Sunday, 9 April 2023

Mini VIC Development Part 1 - Mini VIC without a VIC chip?

As promised (admittedly a while ago), here is the first of the development logs covering the early stages of Mini VIC development, this from Patreon January 2022.


I have been trying out some options for a potential Mini VIC, a VIC20 compatible computer made with modern parts - and specifically without using a VIC chip.

The board I made last year (January 2021) was almost that. The idea was to use the same form factor as the VIC20 CR, so it could be used as a drop in replacement.

I used all modern parts, with the sole exception of the VIC chip. I used an original chip so that I could test out everything else before moving onto the big challenge of replacing the VIC chip.

At the time, I looked at various options for replacing the VIC, but got bogged down in dealing with the bus timing and colour generation, and left it for a while.

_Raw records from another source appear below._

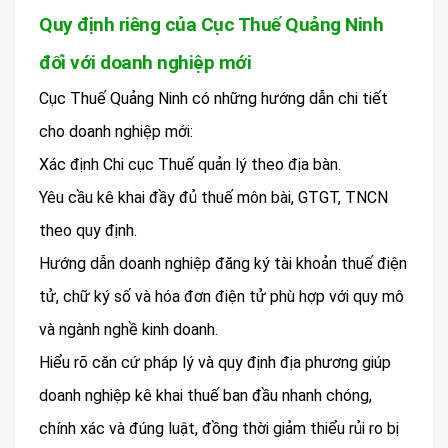
Quy định riêng của Cục Thuế Quảng Ninh
đối với doanh nghiệp mới
Cục Thuế Quảng Ninh có những hướng dẫn chi tiết
cho doanh nghiệp mới:
Xác định Chi cục Thuế quản lý theo địa bàn.
Yêu cầu kê khai đầy đủ thuế môn bài, GTGT, TNCN
theo quy định.
Hướng dẫn doanh nghiệp đăng ký tài khoản thuế điện
tử, chữ ký số và hóa đơn điện tử phù hợp với quy mô
và ngành nghề kinh doanh.
Hiểu rõ căn cứ pháp lý và quy định địa phương giúp
doanh nghiệp kê khai thuế ban đầu nhanh chóng,
chính xác và đúng luật, đồng thời giảm thiểu rủi ro bị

I recently saw a video of a "Commodore 64 on an Arudino".

https://www.youtube.com/watch?v=jMNXyMuxqfE

This was quite impressive in that it did both 6502 emulation and video generation within the ATmega328P of an Arduino Nano, albeit with black and white text only BASIC and 1K of RAM available.

That seemed an interesting thing to investigate, so I had a go at recreating it.

I did get a picture, but my LCD wasn't happy with it, it was faint and flickering.

To help the signal, I added a transistor buffer, the same as the output stage I use on the Minstrel and Mini PETs.

With that, my LCD monitor was happier with the signal and chose to display it.

Ignore the blue tint, that's just the camera. The signal is black and white, with a white border, white text, and a black background. If anything, easier to read than the lilac and purple of the original C64.

That was interesting, and shows potential. I had a bit of a look around at how that was working.

One thing I noticed was the font data was not as expected. The Commodore font ROMs are arranged as 8 bytes per character, with each byte being the bit pattern for one of the 8 lines.

To borrow a frame from that video, this is the pattern for character 0x00, the @ sign.

That matches the start of the VIC20 font ROM:

The C64 font ROM was redesigned so that no lines were 1 pixel wide, as this can cause strobing on some TVs. This wasn't an issue on the PET (with it's built in green screen monitor), or the VIC20 (with it huge characters).

So, in theory, the C64 font in the Arduino code should start 0x3C, 0x66, 0x6E, 0x6E etc.

But it doesn't. The 3C is correct, but not the rest. It turns out that the 66 is actually located 256 bytes away, and the 6E 256 bytes after that and so on. The array has been rearranged quite cleverly to reduce the number of instructions required to read it.

Rather than charROM[256][8] as would match the original ROM, it has been arranged as charROM[8][256]. That might not seem much of a difference, but the 8 bit AVR accesses the data using two bytes of the Z register, and in that arrangement, the lower byte is just the character code, and the upper byte selects 1 of 8 block of 256 bytes, each representing one line of each of the 256 characters.

UDR0 = pgm_read_byte_near(&charROM[line & 0x07][*(p_vidmem++)]);

or, load the USART data register with a byte read from program RAM, from an address in the charROM array indexed by the line number (masked to the range 0-7 for 8 lines) and the character code read from the video memory.

That's quite a line, and amounts to about a dozen lines of assembler. Swapping the indexes around generates too much code to fit within the 16 cycles between each character (40 characters = 8MHz dot clock = 16 cycles at 16MHz clock).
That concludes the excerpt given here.